Background: Neuropathic pain induced by spinal or peripheral nerve injury is very resistant to common pain killers, nerve block, and other pain management approaches. Recently, several studies using stem cells suggested a new way to control the neuropatic pain. In this study, we used the spinal nerve L5 ligation (SNL) model to investigate whether intrathecal rat mesenchymal stem cells (rMSCs) were able to decrease pain behavior, as well as the relationship between rMSCs and reactive oxygen species (ROS).

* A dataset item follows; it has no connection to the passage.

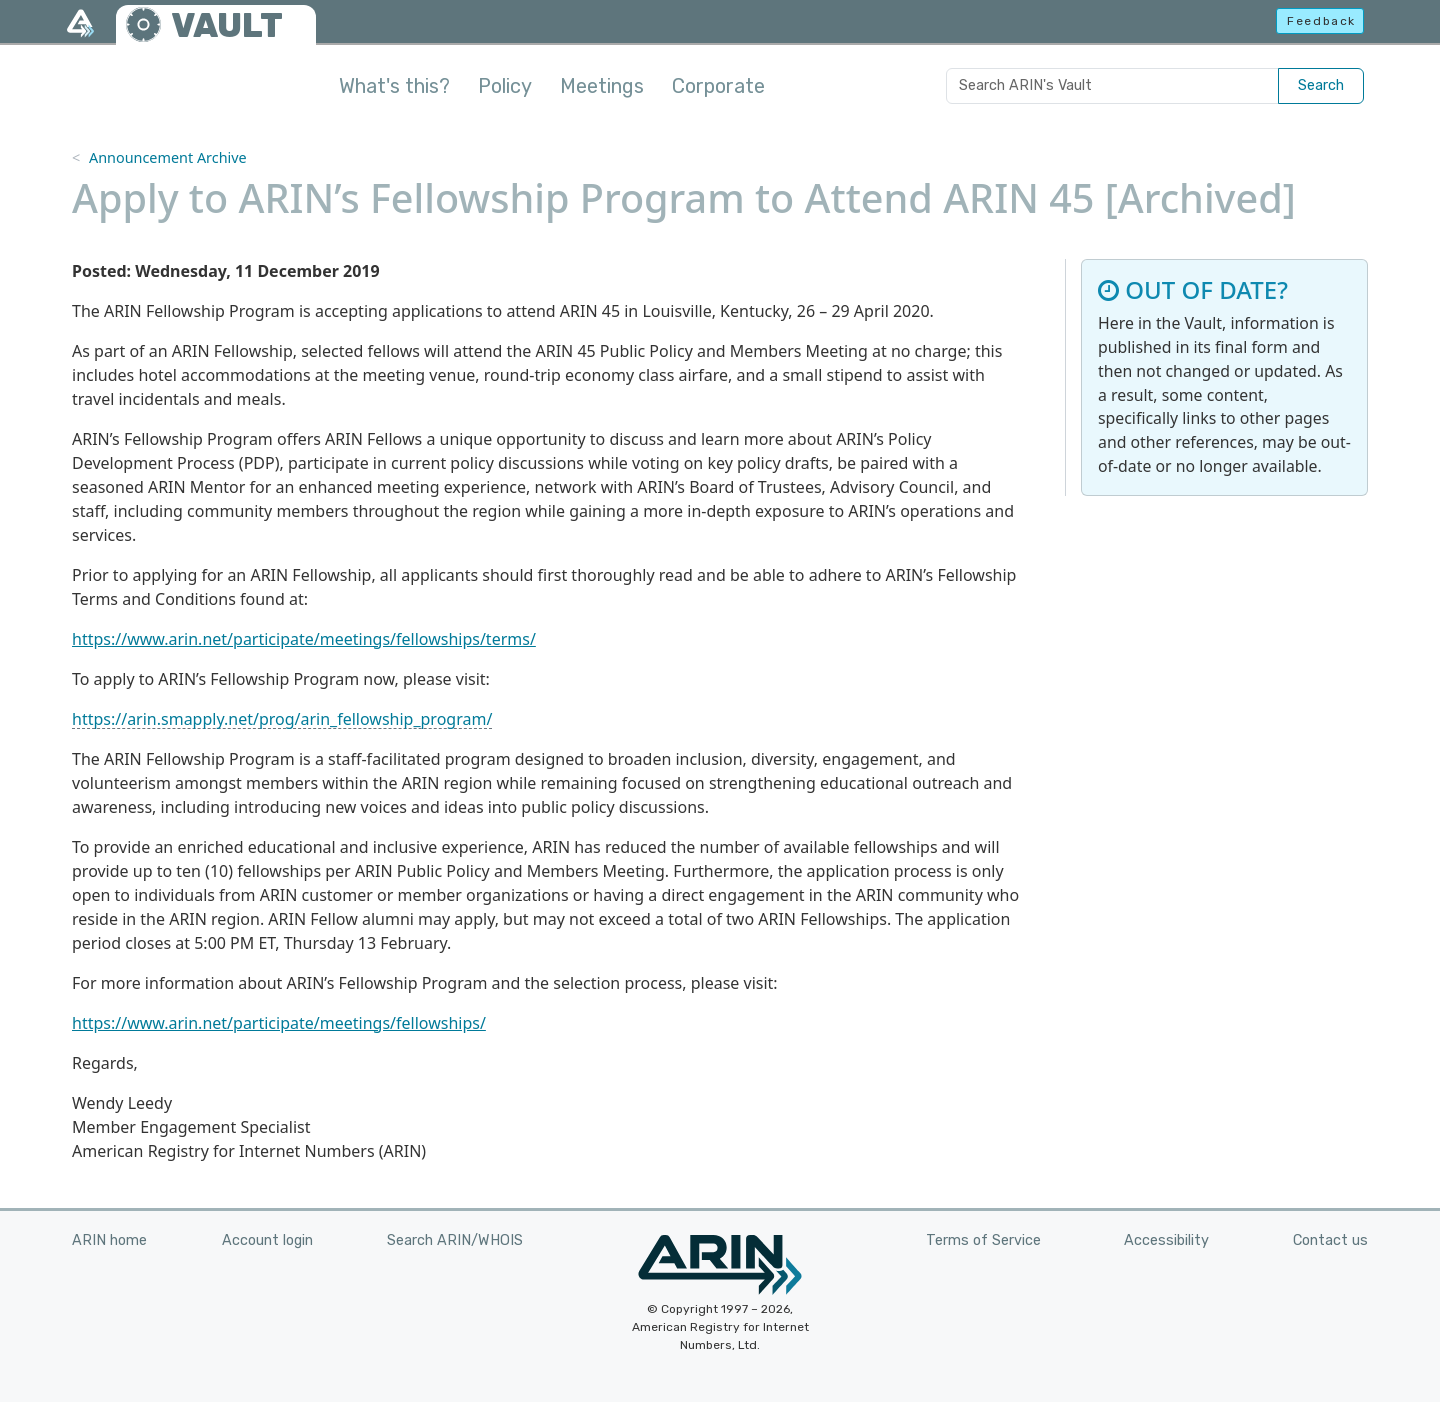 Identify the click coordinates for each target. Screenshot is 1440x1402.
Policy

Methods: Neuropathic pain of the left hind paw was induced by unilateral SNL in Sprague-Dawley rats (n = 10 in each group). Mechanical sensitivity was assessed using Von Frey filaments at 3, 7, 10, 12, 14, 17, and 24 days post-ligation. rMSCs (10 µl, 1 × 10(5)) or phosphate buffer saline (PBS, 10 µl) was injected intrathecally at 7 days post-ligation. Dihydroethidium (DHE), an oxidative fluorescent dye, was used to detect ROS at 24 days post-ligation.
Results: Tight ligation of the L5 spinal nerve induced allodynia in the left hind paw after 3 days post-ligation. ROS expression was increased significantly (P < 0.05) in spinal dorsal horn of L5. Intrathecal rMSCs significantly (P < 0.01) alleviated the allodynia at 10 days after intrathecal injection (17 days post-ligation). Intrathecal rMSCs administration significantly (P < 0.05) reduced ROS expression in the spinal dorsal horn.
Conclusions: These results suggest that rMSCs may modulate neuropathic pain generation through ROS expression after spinal nerve ligation.
Keywords: mesenchymal stem cells; neuropathic pain; reactive oxygen species.